Wolff responds to allegations Mercedes forced FIA to axe Masi to appease Hamilton

Mercedes team principal Toto Wolff says he and his team played no part in the FIA's decision to remove Michael Masi as race director.

Mercedes team principal Toto Wolff has vehemently denied suggestions that his team played any role in the removal of Michael Masi as race director, but concedes that he does not feel any sympathy for the Australian.

Mercedes were livid at Masi when he contravened an earlier decision by allowing a limited number of lapped runners to pass a late Safety Car at the season-ending 2021 Abu Dhabi Grand Prix, leading to a final lap overtake from Max Verstappen on Sir Lewis Hamilton to snatch his maiden F1 world title.

Wolff told Masi that his call was “so not right,” and the Silver Arrows reportedly had to deny claims that they dropped their appeal into the championship classification in exchange for the 44-year-old being relieved of his duties.

New FIA president Mohammed ben Sulayem confirmed last week that Eduardo Freitas and Niels Wittich would be alternatively replacing Masi, and will receive support from former deputy race director Herbie Blash and a VAR-style virtual control room.

Some members of the F1 community have implied that Mercedes may have played a role in this decision.

Dutch Grand Prix sporting director, Jan Lammers, refused to speculate as to whether or not Mercedes had a role to play, but agrees that having multiple figures in race control will allow for a more pragmatic environment in which more consistent decisions can be reached.

“[It] looks a bit like a sacrifice,” he said of Masi’s departure.

“The Hamilton fan will say ‘see!’, but I think the one who made the decisions also had the authority to make those decisions, however controversial they were.

“It’s just much, much better now that five or six people are involved so that the rules are always followed.”

Article continues below

Wolff has insisted that he and his team had nothing to do with FIA’s decision to sack Masi.

“The connection between the withdrawal of our complaint and anyone’s departure from the FIA is not true,” he stated.

“I don’t know where these allegations come from.”

He then bluntly replied “no” when asked by RTL if he feels for Masi following the decision to axe him as race director.

Hamilton said “we’ll see about next year” in the immediate aftermath of the race at the Yas Marina Circuit before taking a lengthy absence from social media to gather his thoughts, leading many to suggest that he may be headed out of the pinnacle of motorsport.

While he admits he had a hard time over the winter, he affirms that he never wanted to quit the sport he loves as he goes in search of a record eighth world championship.

“I never, ever said that I was going to stop.  I love doing what I do,” he said in a media session after the launch of the W13 last week.

“It was obviously a difficult time for me, and it was a time where I really needed to take a step back and focus on being present. 

“I eventually got to a point where I decided I was going to be attacking coming into another season, and working with Toto and George [Russell].”

Speaking on the comprehensive changes to race control, the 37-year-old is pleased at the steps taken by the sport’s governing body, but underlines the importance of avoiding a repeat of last year’s controversy.

“We have to use this moment to make sure that this never happens to anybody else in the sport ever again,” he warned.

“Everything that’s been said by the FIA, I welcome that but we have to make sure that we keep a close eye and make sure that we actually are seeing those changes.”

The 103-time race winner revealed his belief that the initial changes made by ben Sulayem are the “first step” towards repairing the reputation of the FIA, and concedes that it will be not be an entirely short process.

“But that doesn’t necessarily change everything just yet.
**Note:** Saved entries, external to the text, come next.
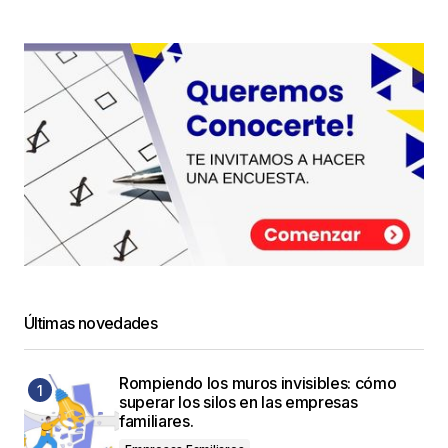
Últimas novedades
Rompiendo los muros invisibles: cómo
superar los silos en las empresas
familiares.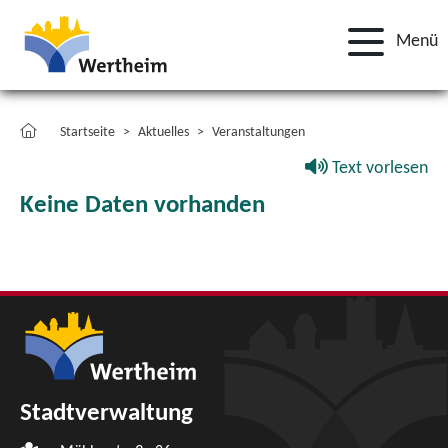
Menü
Startseite
Aktuelles
Veranstaltungen
Text vorlesen
Keine Daten vorhanden
Stadtverwaltung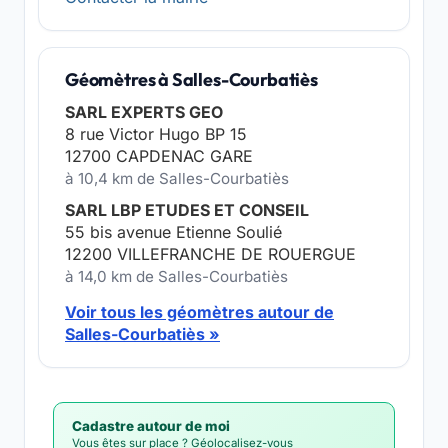
Géomètres à Salles-Courbatiès
SARL EXPERTS GEO
8 rue Victor Hugo BP 15
12700 CAPDENAC GARE
à 10,4 km de Salles-Courbatiès
SARL LBP ETUDES ET CONSEIL
55 bis avenue Etienne Soulié
12200 VILLEFRANCHE DE ROUERGUE
à 14,0 km de Salles-Courbatiès
Voir tous les géomètres autour de
Salles-Courbatiès »
Cadastre autour de moi
Vous êtes sur place ? Géolocalisez-vous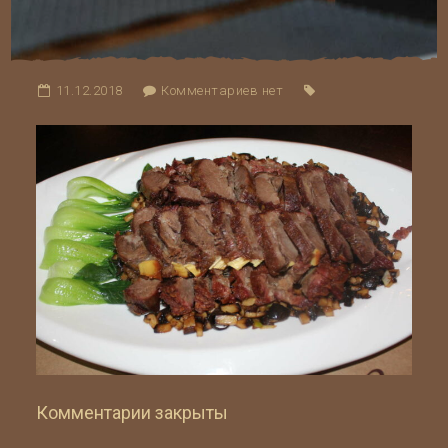
11.12.2018
Комментариев нет
Комментарии закрыты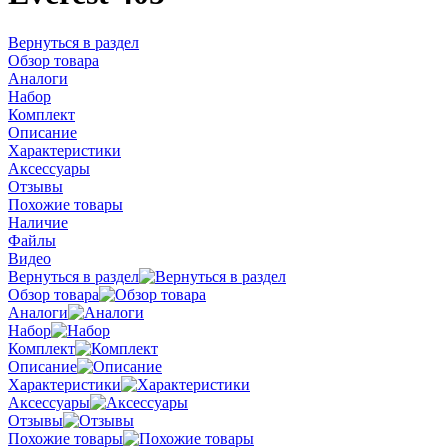
Вернуться в раздел
Обзор товара
Аналоги
Набор
Комплект
Описание
Характеристики
Аксессуары
Отзывы
Похожие товары
Наличие
Файлы
Видео
Вернуться в раздел
Обзор товара
Аналоги
Набор
Комплект
Описание
Характеристики
Аксессуары
Отзывы
Похожие товары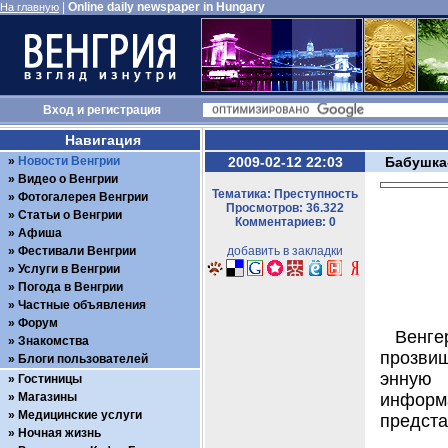
|
Online daily newspaper in Hungary
На главную
Вход
и
регистрация
Навигация
Новости Венгрии
2009-02-12 22:03
Бабушка
Видео о Венгрии
Тематика: Преступность
Фотогалерея Венгрии
Просмотров: 36.322
Статьи о Венгрии
Комментариев: 0
Афиша
Фестивали Венгрии
добавить в закладки
Услуги в Венгрии
Погода в Венгрии
Частные объявления
Форум
Венге
Знакомства
прозвищ
Блоги пользователей
энную 
Гостиницы
Магазины
инфор
Медицинские услуги
предста
Ночная жизнь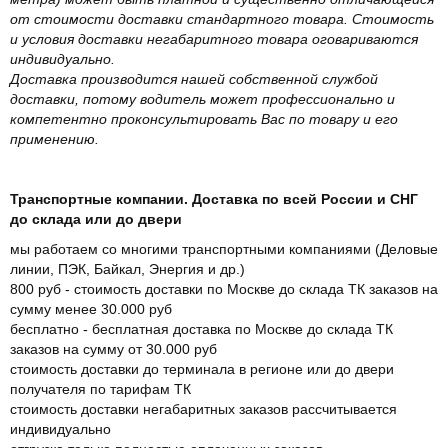
от стоимости доставки стандартного товара. Стоимость
и условия доставки негабаритного товара оговариваются
индивидуально.
Доставка производится нашей собственной службой
доставки, потому водитель может профессионально и
компетентно проконсультировать Вас по товару и его
применению.
Транспортные компании. Доставка по всей России и СНГ
до склада или до двери
мы работаем со многими транспортными компаниями (Деловые
линии, ПЭК, Байкал, Энергия и др.)
800 руб - стоимость доставки по Москве до склада ТК заказов на
сумму менее 30.000 руб
бесплатно - бесплатная доставка по Москве до склада ТК
заказов на сумму от 30.000 руб
стоимость доставки до терминала в регионе или до двери
получателя по тарифам ТК
стоимость доставки негабаритных заказов рассчитывается
индивидуально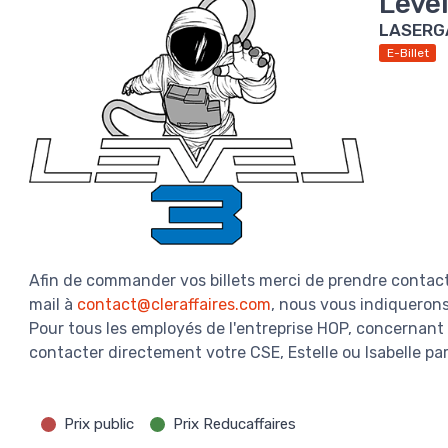
Level
LASERG
E-Billet
Afin de commander vos billets merci de prendre contact
mail à
contact@cleraffaires.com
, nous vous indiquerons
Pour tous les employés de l'entreprise HOP, concernant 
contacter directement votre CSE, Estelle ou Isabelle par
Prix public
Prix Reducaffaires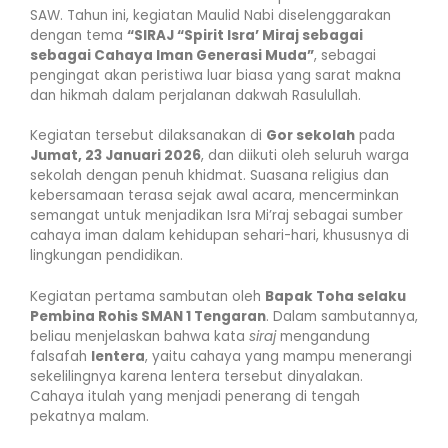
SAW. Tahun ini, kegiatan Maulid Nabi diselenggarakan
dengan tema
“SIRAJ “Spirit Isra’ Miraj sebagai
sebagai Cahaya Iman Generasi Muda”
, sebagai
pengingat akan peristiwa luar biasa yang sarat makna
dan hikmah dalam perjalanan dakwah Rasulullah.
Kegiatan tersebut dilaksanakan di
Gor sekolah
pada
Jumat, 23 Januari 2026
, dan diikuti oleh seluruh warga
sekolah dengan penuh khidmat. Suasana religius dan
kebersamaan terasa sejak awal acara, mencerminkan
semangat untuk menjadikan Isra Mi’raj sebagai sumber
cahaya iman dalam kehidupan sehari-hari, khususnya di
lingkungan pendidikan.
Kegiatan pertama sambutan oleh
Bapak Toha selaku
Pembina Rohis SMAN 1 Tengaran
. Dalam sambutannya,
beliau menjelaskan bahwa kata
siraj
mengandung
falsafah
lentera
, yaitu cahaya yang mampu menerangi
sekelilingnya karena lentera tersebut dinyalakan.
Cahaya itulah yang menjadi penerang di tengah
pekatnya malam.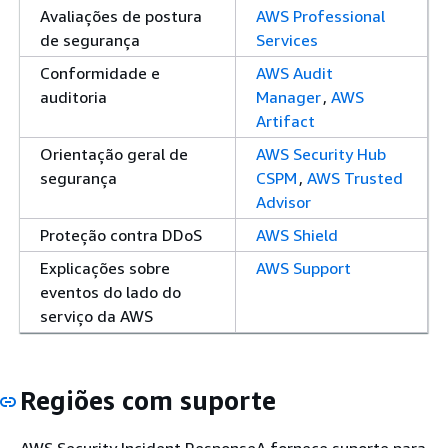
Avaliações de postura
AWS Professional
de segurança
Services
Conformidade e
AWS Audit
auditoria
Manager
,
AWS
Artifact
Orientação geral de
AWS Security Hub
segurança
CSPM
,
AWS Trusted
Advisor
Proteção contra DDoS
AWS Shield
Explicações sobre
AWS Support
eventos do lado do
serviço da AWS
Regiões com suporte
AWS Security Incident ResponseA fornece suporte para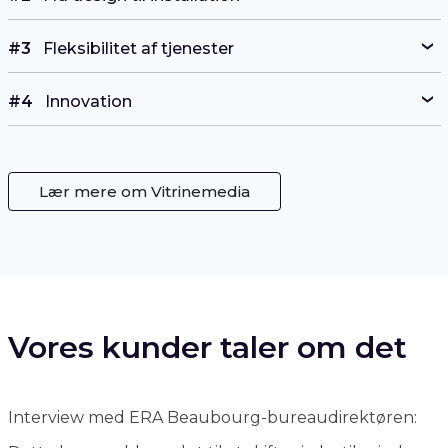
#3
Fleksibilitet af tjenester
#4
Innovation
Lær mere om Vitrinemedia
Vores kunder taler om det
Interview med ERA Beaubourg-bureaudirektøren:
Dette bureau blev valgt til at skifte sin butiksvindue
til 100% digitalt!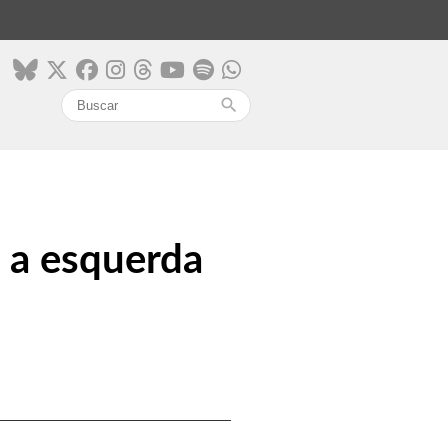
search
 a esquerda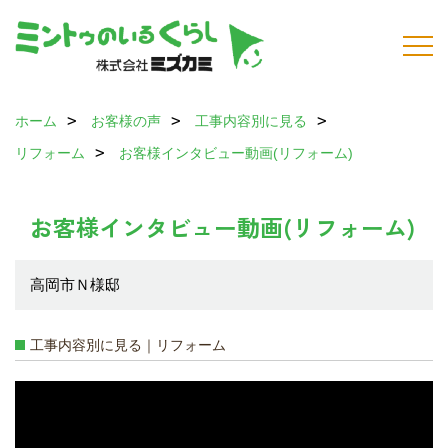
ホーム
お客様の声
工事内容別に見る
リフォーム
お客様インタビュー動画(リフォーム)
お客様インタビュー動画(リフォーム)
高岡市Ｎ様邸
工事内容別に見る｜リフォーム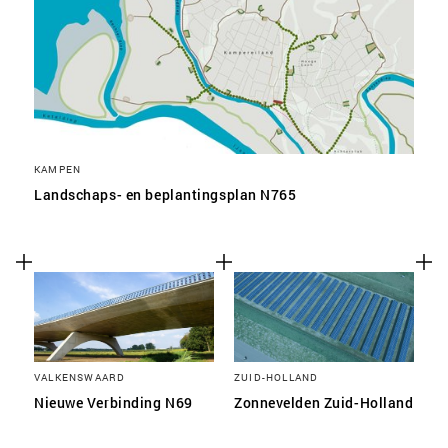
KAMPEN
Landschaps- en beplantingsplan N765
VALKENSWAARD
ZUID-HOLLAND
Nieuwe Verbinding N69
Zonnevelden Zuid-Holland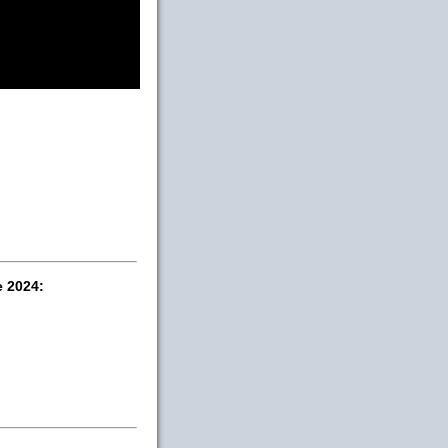
e 2024: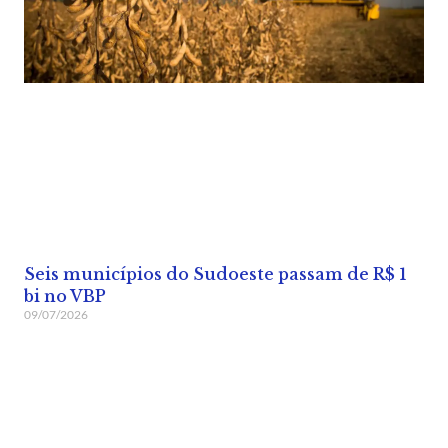
Seis municípios do Sudoeste passam de R$ 1
bi no VBP
09/07/2026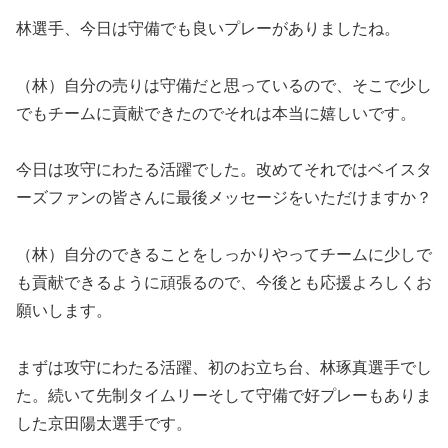
林選手、今日は守備でも良いプレーがありましたね。
（林）自分の売りは守備だと思っているので、そこで少し
でもチームに貢献できたのでそれは本当に嬉しいです。
今日は攻守にわたる活躍でした。改めてそれではベイスタ
ーズファンの皆さんに最後メッセージをいただけますか？
（林）自分のできることをしっかりやってチームに少しで
も貢献できるように頑張るので、今後とも応援よろしくお
願いします。
まずは攻守にわたる活躍、初のお立ち台、林琢真選手でし
た。続いて先制タイムリーそして守備で好プレーもありま
した京田陽太選手です。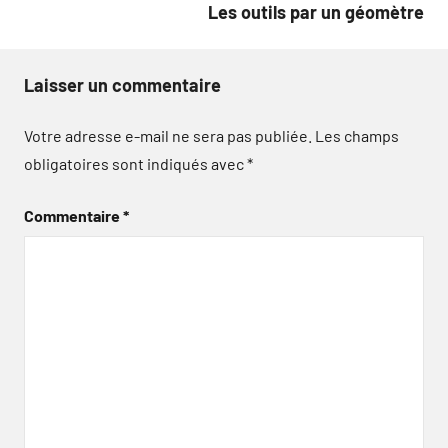
Les outils par un géomètre
Laisser un commentaire
Votre adresse e-mail ne sera pas publiée.
Les champs
obligatoires sont indiqués avec
*
Commentaire
*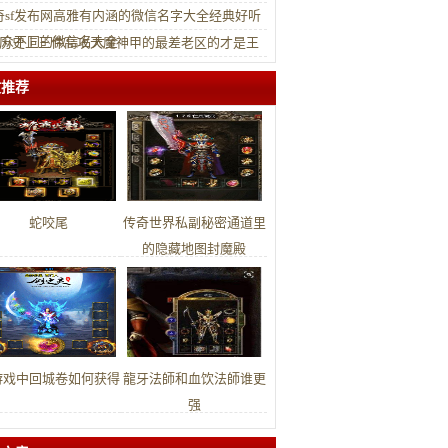
奇sf发布网高雅有内涵的微信名字大全经典好听
与众不同的微信名大全
ifu历史上三件高攻天魔神甲的最差老区的才是王
文推荐
蛇咬尾
传奇世界私副秘密通道里
的隐藏地图封魔殿
游戏中回城卷如何获得
龍牙法師和血饮法師谁更
强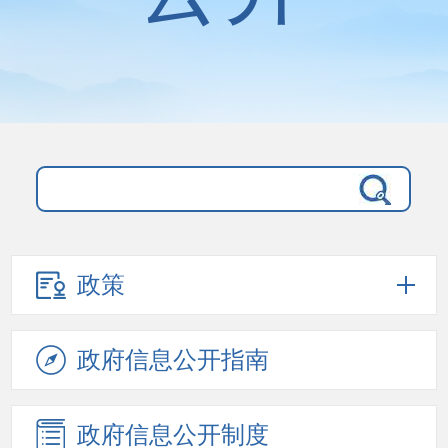
政策
政府信息
公开指南
政府信息
公开制度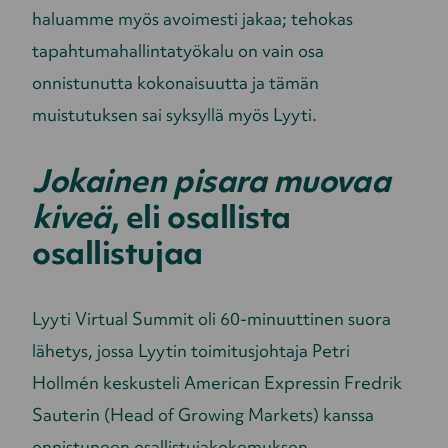
haluamme myös avoimesti jakaa; tehokas
tapahtumahallintatyökalu on vain osa
onnistunutta kokonaisuutta ja tämän
muistutuksen sai syksyllä myös Lyyti.
Jokainen pisara muovaa
kiveä
, eli osallista
osallistujaa
Lyyti Virtual Summit oli 60-minuuttinen suora
lähetys, jossa Lyytin toimitusjohtaja Petri
Hollmén keskusteli American Expressin Fredrik
Sauterin (Head of Growing Markets) kanssa
onnistuneen osallistujakokemuksen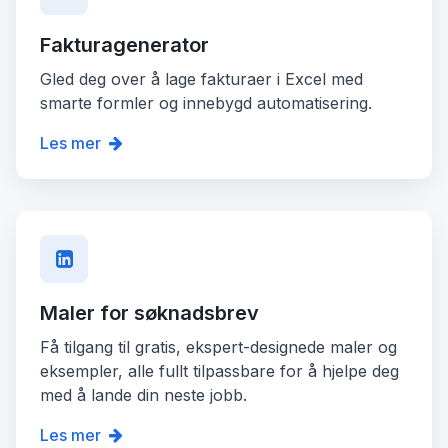
Fakturagenerator
Gled deg over å lage fakturaer i Excel med
smarte formler og innebygd automatisering.
Les mer
Maler for søknadsbrev
Få tilgang til gratis, ekspert-designede maler og
eksempler, alle fullt tilpassbare for å hjelpe deg
med å lande din neste jobb.
Les mer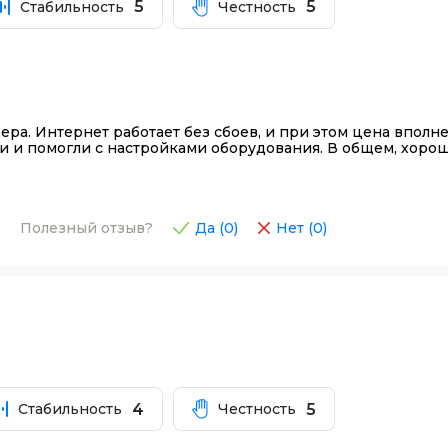
5
5
Стабильность
Честность
дера. Интернет работает без сбоев, и при этом цена вполн
 и помогли с настройками оборудования. В общем, хорош
Полезный отзыв?
Да (
0
)
Нет (
0
)
4
5
Стабильность
Честность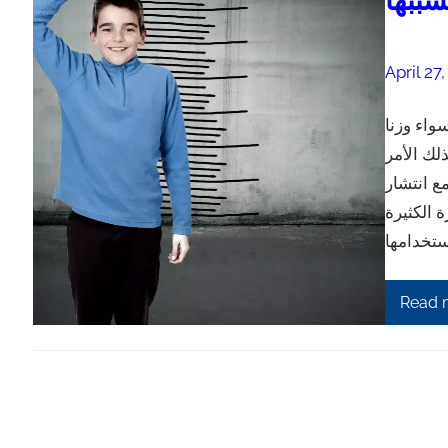
سببها
April 27
واء وزنا
لك الأمر
ع انتشار
ة الكثيرة
Read 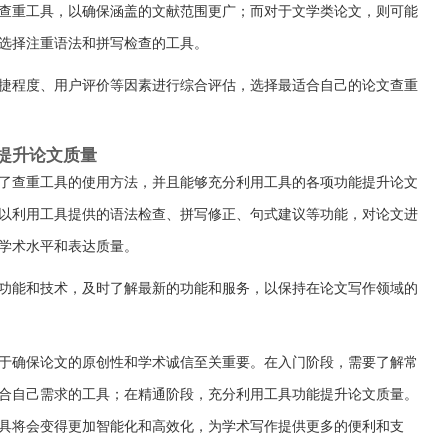
查重工具，以确保涵盖的文献范围更广；而对于文学类论文，则可能
选择注重语法和拼写检查的工具。
捷程度、用户评价等因素进行综合评估，选择最适合自己的论文查重
提升论文质量
了查重工具的使用方法，并且能够充分利用工具的各项功能提升论文
以利用工具提供的语法检查、拼写修正、句式建议等功能，对论文进
学术水平和表达质量。
功能和技术，及时了解最新的功能和服务，以保持在论文写作领域的
于确保论文的原创性和学术诚信至关重要。在入门阶段，需要了解常
合自己需求的工具；在精通阶段，充分利用工具功能提升论文质量。
具将会变得更加智能化和高效化，为学术写作提供更多的便利和支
We have to see actual action.  And I think it will take a bit of time,” he added.

Meanwhile, former Formula 1 driver Ralf Schumacher said he is sorry to see the Australian go, agreeing with Marc Surer, who told Formula1News.co.uk that the decision was an “overreaction.”

“Mercedes lost a lot that day. I personally think the decision is a shame because Masi was a good race director,” he told Sky Germany.

Ultimately, he suggests that the FIA needed to find a way of retaining their integrity, and that removing the 44-year-old was the most viable way of doing this.

“But I can well imagine that there was a lot of pressure on the FIA to set an example. Maybe they could have changed the structure with Masi, but apparently the trenches were just too deep,” he said.

It is expected that Masi will still serve within the FIA in some capacity, and this may be revealed when they conclude their investigation on 18 March – the opening day of the first race weekend of the season in Bahrain.